• [What to work on]
Report only how many lines below include "that".
Segment Start: Data for the task
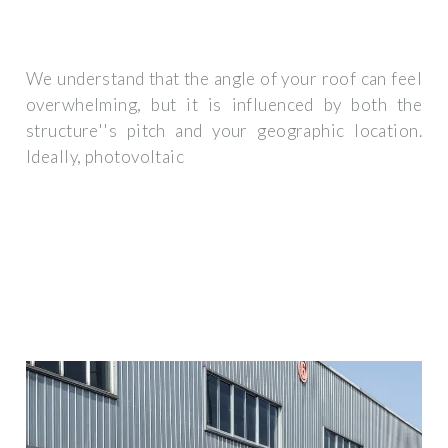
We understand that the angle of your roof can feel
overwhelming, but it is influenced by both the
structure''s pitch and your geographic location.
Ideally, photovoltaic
Segment End: Data for the task
Segment Start: Data for the task
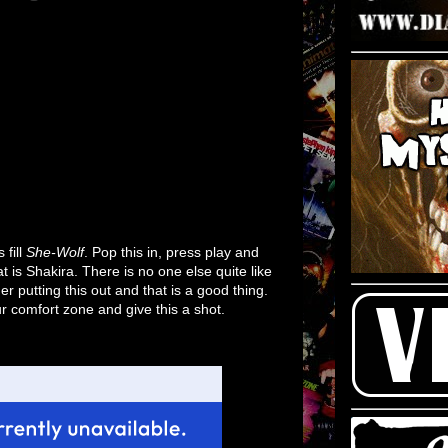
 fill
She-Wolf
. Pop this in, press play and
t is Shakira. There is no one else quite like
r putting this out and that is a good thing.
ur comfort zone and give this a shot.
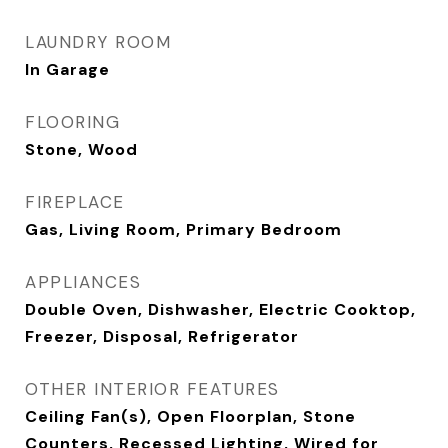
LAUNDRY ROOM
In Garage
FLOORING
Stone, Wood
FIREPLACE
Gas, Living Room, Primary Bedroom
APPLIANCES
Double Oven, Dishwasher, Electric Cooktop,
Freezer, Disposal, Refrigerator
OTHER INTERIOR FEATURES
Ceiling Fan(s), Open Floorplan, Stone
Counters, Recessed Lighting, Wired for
Segment End: Data for the task
• [Answer section]
2